I snub the escape she provides and pause to wonder. Did she accidentally delete it? Is she saving it to show her mother or the authorities because I have crossed the line? Does she not believe me?

“I love you. Why did you ask me to resend?”

“Because I wanted to make sure that you really meant it,” she fires immediately.

“Yes I mean it Natalia,” I send after three attempts to spell her name correctly using her full name for final emphasis.

My mind races all night. Neither of us sends another text, perhaps both digesting the disconnected conversation. As I lay in bed I remark for the first time that I’m a French teacher who told a student I love her. The irony existing only on a plain of coincidence, not an omen.

With school done for the year we become creative in the ways we see one another. When Talia asks me if we’ll be able to get together one Saturday my first reaction is, “How will you get out of the house?”

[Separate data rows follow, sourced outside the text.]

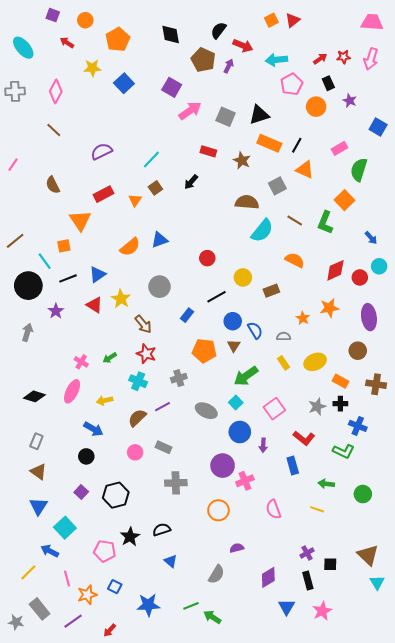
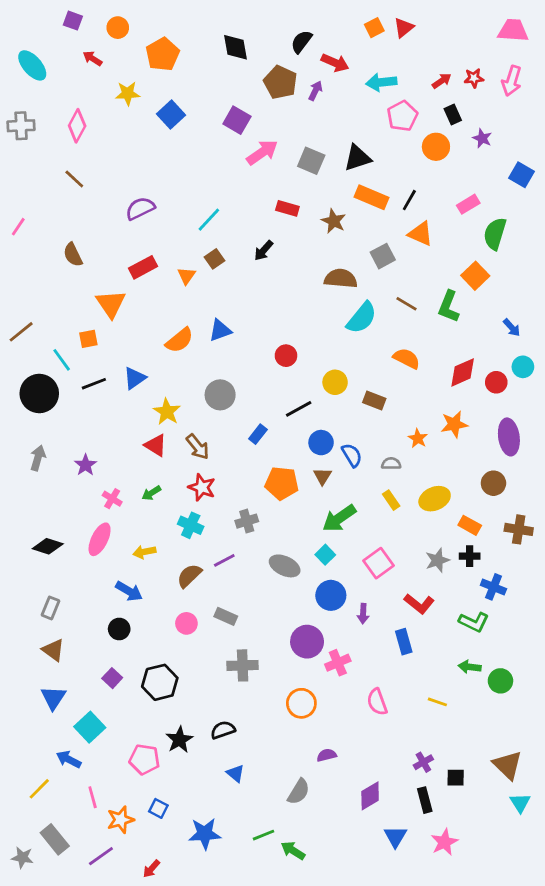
brown rectangle: (271, 291) -> (374, 400), turned 42
red triangle: (94, 305) -> (156, 445), moved
purple star: (56, 311) -> (86, 465), moved
green arrow: (326, 484) -> (470, 667), moved

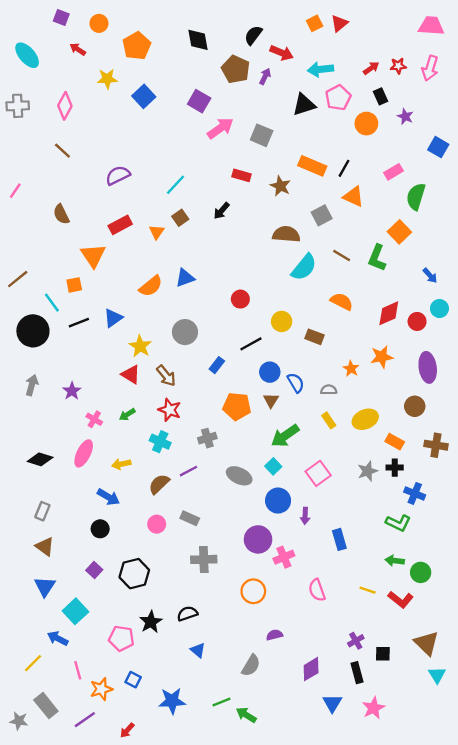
black triangle: (357, 158) -> (304, 105), moved
red L-shape: (419, 604) -> (401, 600), moved

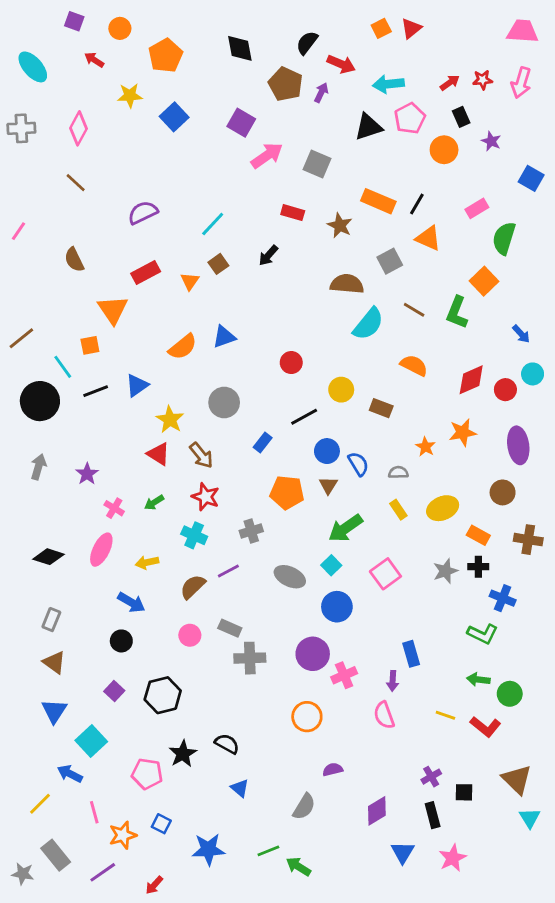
purple arrow: (305, 516) -> (393, 681), moved
gray cross: (204, 559) -> (250, 658), moved
black semicircle: (187, 614) -> (227, 744), turned 48

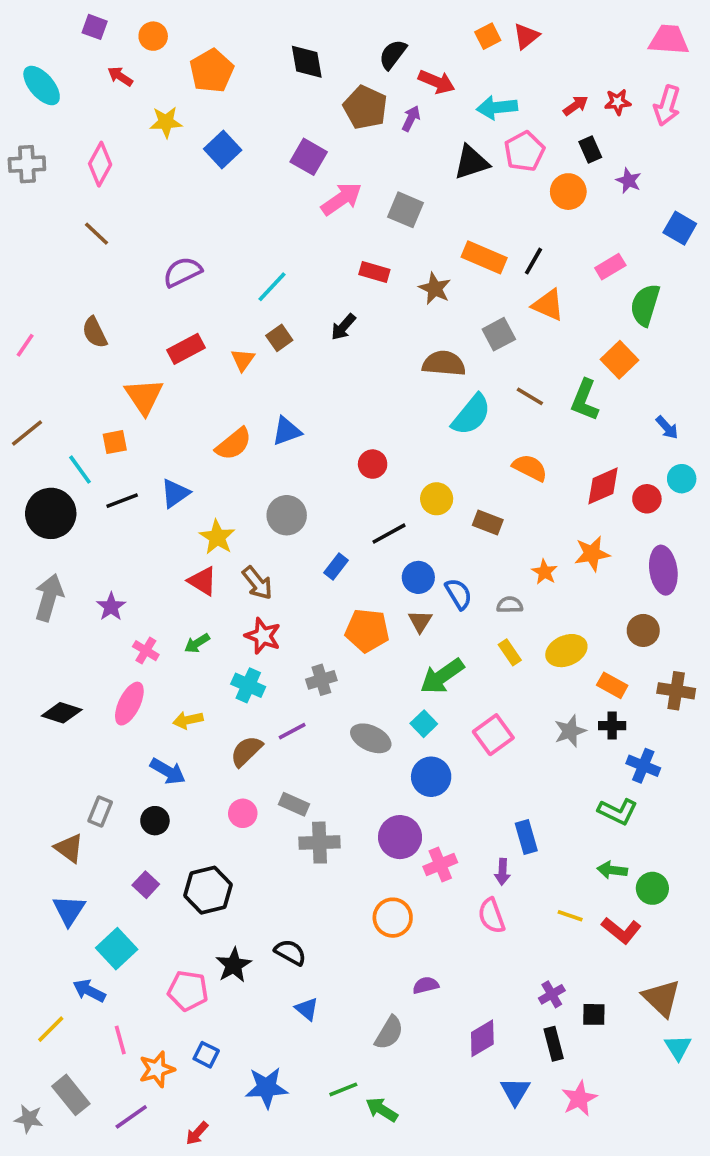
pink line: (19, 231) -> (25, 345), moved
gray arrow: (38, 467) -> (49, 598), size x1.4
gray rectangle: (51, 620) -> (100, 811), moved

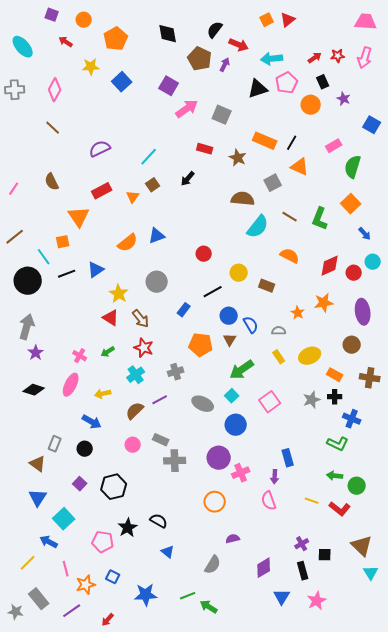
orange square: (619, 360) -> (351, 204), moved
purple star: (111, 607) -> (36, 353), moved
cyan cross: (248, 685) -> (136, 375), turned 30

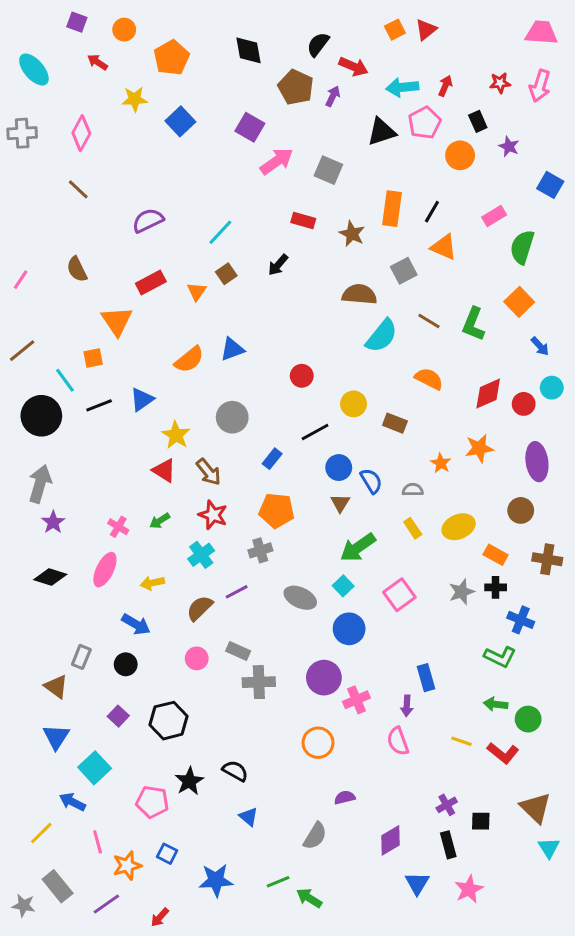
red arrow: (315, 58) -> (445, 86), moved, turned -32
orange rectangle: (265, 141) -> (392, 209), turned 75
orange pentagon: (201, 345) -> (277, 510), moved

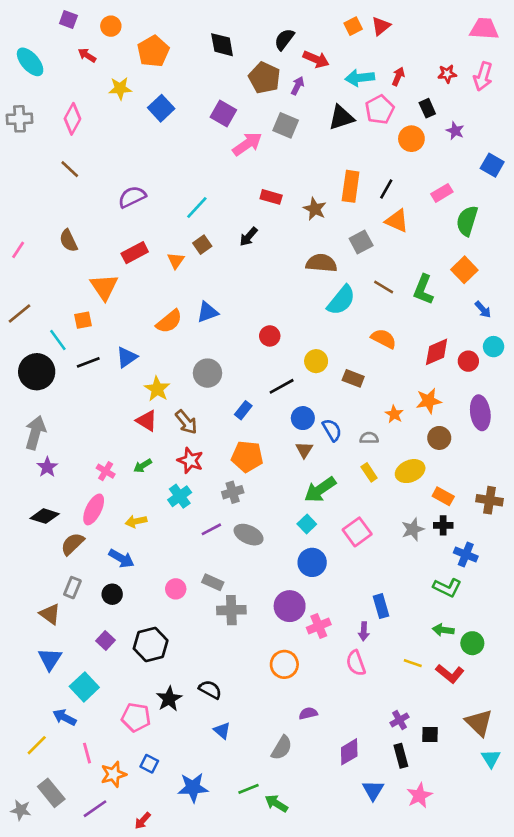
gray square: (328, 170) -> (286, 125), moved
brown circle: (521, 510) -> (439, 438), moved
gray ellipse: (300, 598) -> (249, 535), moved
brown semicircle: (200, 608) -> (72, 544), moved

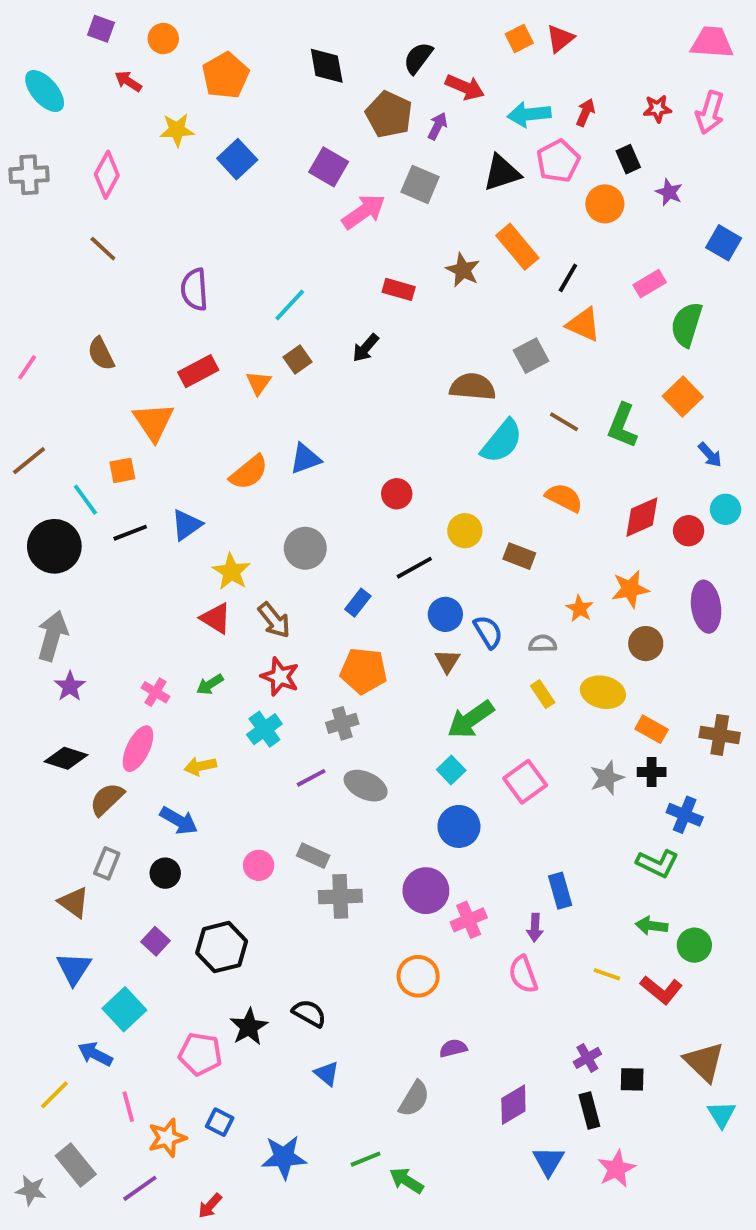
orange rectangle: (351, 186) -> (517, 247), moved, turned -48
purple semicircle: (132, 197) -> (194, 289), turned -68
brown star: (315, 209) -> (463, 270), moved
yellow ellipse: (410, 471) -> (603, 692), turned 36

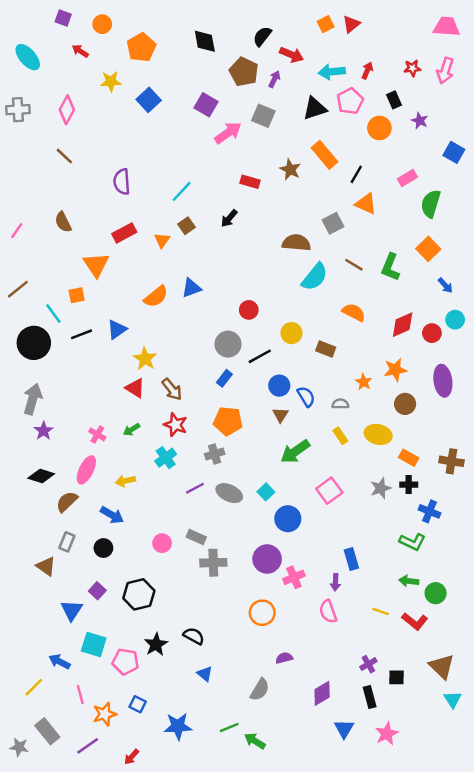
gray circle: (305, 548) -> (228, 344), moved
cyan square: (451, 770) -> (266, 492), moved
blue triangle: (74, 968) -> (72, 610), moved
cyan square: (124, 1009) -> (94, 644), moved, turned -30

“I’ll tell mom you are going to help me with the summer assignment for your class,” immediately back. Talia tells her
mother that I’ve offered to help her on weekends. Unheard of, inappropriate and so transparent it’s laughable. I’m amazed how easily she can leave her house with a story so close to the truth, yet avoiding suspicion.

“I’ll tell her that I’m going to watch one of your bike races,” she very naturally suggests as an alibi. Natalia knows that I ride my mountain bike every weekend so she asks what kind of bike I have and where races are held. She asks to better know me but has also committed the information to memory to use as a pretense in her excuses.